Disney/ABC Explores Sale Of Local TV Stations

UPDATE 10/19/2013 8AM: Walt Disney is not now trying to sell its local ABC television stations, sources have told FOX Business.
The Burbank, Calif.-based media conglomerate was said to be considering a sale of the broadcast stations back in 2010, when it sold two smaller market stations in Flint, Mich., and Toledo, Ohio.

10/18 Posting....

Walt Disney Co. is looking to hire an investment bank to explore a possible sale of its eight owned and operated television stations, a move that could reap billions, The NY Post has learned.

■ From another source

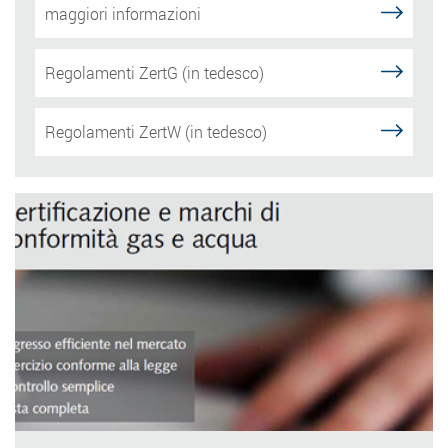
maggiori informazioni
Regolamenti ZertG (in tedesco)
Regolamenti ZertW (in tedesco)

Disney’s ABC-affiliated stations are in larger markets, including New York, Los Angeles and Chicago, and reach roughly 23 percent of US TV households.

The is not the first time Disney has flirted with selling its broadcast group, and sources cautioned that the media giant is still mulling the idea and may decide against it.

Disney isn’t considering a sale of the ABC network, according to sources.

Disney CEO Bob Iger is interested in what the broadcast business could fetch now that station valuations are much higher than when the company last explored a sale in 2010.

In July, Tribune paid $2.73 billion for 19 stations owned by Local TV, while Sinclair paid $985 million for seven Allbritton-owned stations. Earlier, Gannett bought Belo and its 20 stations for $1.5 billion.

There has been a wave of consolidation as companies buy up TV stations to reap the rising “retransmission” fees cable companies and other distributors cough up for the right to carry broadcast signals.

The more stations a company owns, the more leverage it has when it enters negotiations with pay-TV providers such as Comcast and Time Warner Cable.